Não só as cerejeiras

A mudança nas datas de floração deste ano não se limita apenas ao Japão: as flores de cerejeira que adornam o Tidal Basin na capital dos EUA, Washington, também abriram mais cedo. De acordo com o National Park Service, a data de pico de floração das cerejeiras em Washington avançou quase uma semana de 5 de abril a 31 de março.

Além disso, os efeitos da mudança climática não se limitam apenas às flores de cerejeira. “As flores de cerejeira chamam a atenção, as pessoas adoram ir vê-las, mas muitas outras plantas também estão passando por mudanças em seu ciclo de vida e podem ter uma influência ainda mais forte sobre a estabilidade de seus ecossistemas”, disse o professor Tai.

O mesmo fenômeno já está acontecendo com muitas culturas e plantas economicamente valiosas – trazendo grandes problemas para a segurança alimentar e a subsistência dos agricultores. O abastecimento de alimentos em algumas das regiões mais vulneráveis do mundo está sendo diretamente afetado por secas, falhas de safra e enxames de gafanhotos.

Em algumas regiões, os agricultores podem ser forçados a mudar os tipos de plantações que cultivam.
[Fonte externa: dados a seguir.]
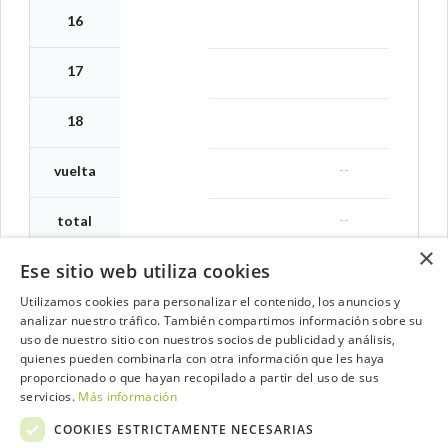
16
17
18
--
vuelta
--
total
×
Ese sitio web utiliza cookies
Utilizamos cookies para personalizar el contenido, los anuncios y
analizar nuestro tráfico. También compartimos información sobre su
Contacta con el equipo de NextCaddy
uso de nuestro sitio con nuestros socios de publicidad y análisis,
quienes pueden combinarla con otra información que les haya
Opina
Contacta
proporcionado o que hayan recopilado a partir del uso de sus
servicios.
Más información
COOKIES ESTRICTAMENTE NECESARIAS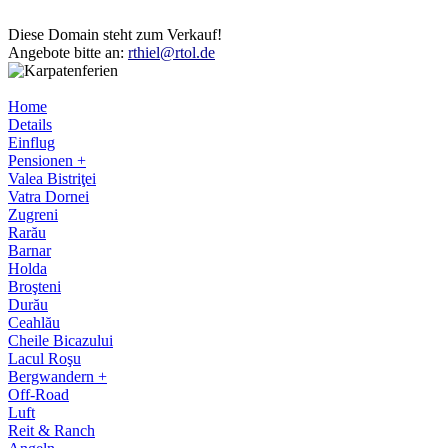
Diese Domain steht zum Verkauf!
Angebote bitte an:
rthiel@rtol.de
Home
Details
Einflug
Pensionen +
Valea Bistriţei
Vatra Dornei
Zugreni
Rarău
Barnar
Holda
Broşteni
Durău
Ceahlău
Cheile Bicazului
Lacul Roşu
Bergwandern +
Off-Road
Luft
Reit & Ranch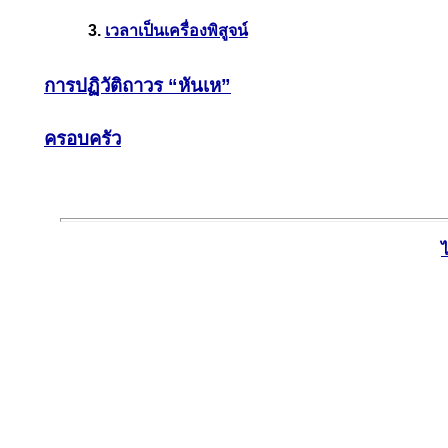
3.
เวลาเป็นเครื่องพิสูจน์
การปฏิวัติถาวร “หันเห”
ครอบครัว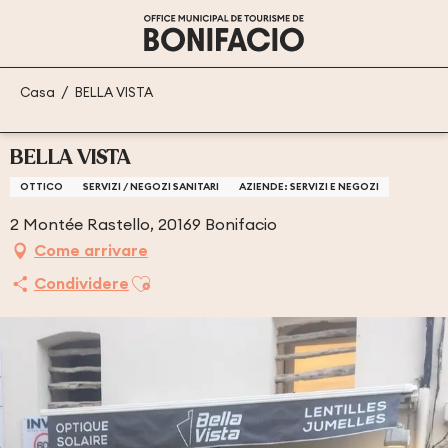
Aller
au
contenu
principal
Casa
BELLA VISTA
BELLA VISTA
OTTICO
SERVIZI / NEGOZI SANITARI
AZIENDE: SERVIZI E NEGOZI
2 Montée Rastello, 20169 Bonifacio
Come arrivare
Ajouter aux favoris
Condividere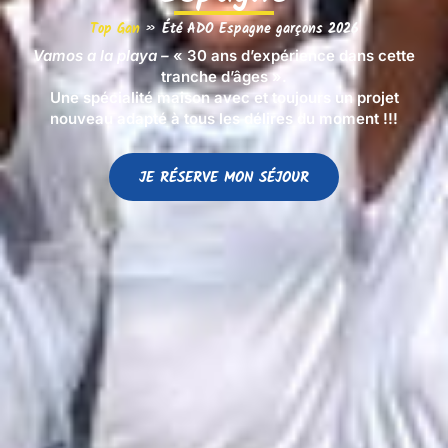
Top Gan
»
Été ADO Espagne garçons 2026
Vamos a la playa –
« 30 ans d’expérience dans cette
tranche d’âges ».
Une spécialité maison avec et toujours un projet
nouveau adapté à tous les délires du moment !!!
JE RÉSERVE MON SÉJOUR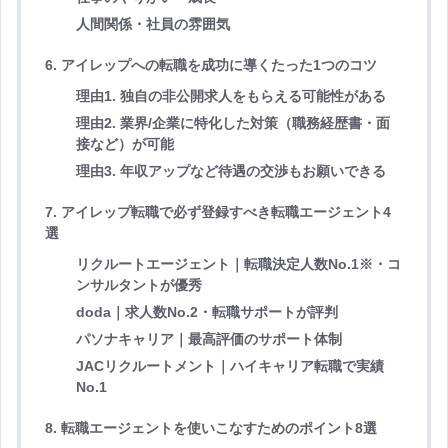
人間関係・社員の雰囲気
6. アイレップへの転職を成功に導くたった1つのコツ
理由1. 独自の非公開求人をもらえる可能性がある
理由2. 業界/企業に特化した対策（職務経歴書・面
接など）が可能
理由3. 年収アップなど待遇の交渉もお願いできる
7. アイレップ転職で必ず登録すべき転職エージェント4
選
リクルートエージェント｜転職決定人数No.1※・コ
ンサルタントが優秀
doda｜求人数No.2・転職サポートが評判
パソナキャリア｜最高評価のサポート体制
JACリクルートメント｜ハイキャリア転職で実績
No.1
8. 転職エージェントを使いこなすためのポイント8選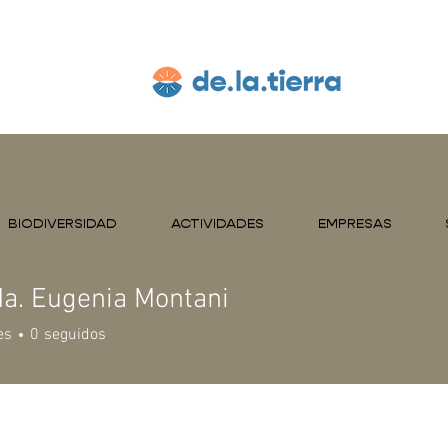
BIODIVERSIDAD
ACTIVIDADES
EMPRESAS
Ma. Eugenia Montani
es
0
seguidos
Alguns climas ficarão muito quentes para o que está sendo plantado agora, enquanto outros climas verão mais inundações, mais neve, mais umidade no ar, o que também limitará o que pode ser cultivado.

“Os agricultores têm muito mais dificuldade em prever quando terão um ano bom e quando terão um ano ruim", acrescentou o professor Tai, de Hong Kong. “A agricultura agora é mais como uma aposta, porque a mudança climática está tornando aleatório o que acontece em nossos sistemas ecológicos”.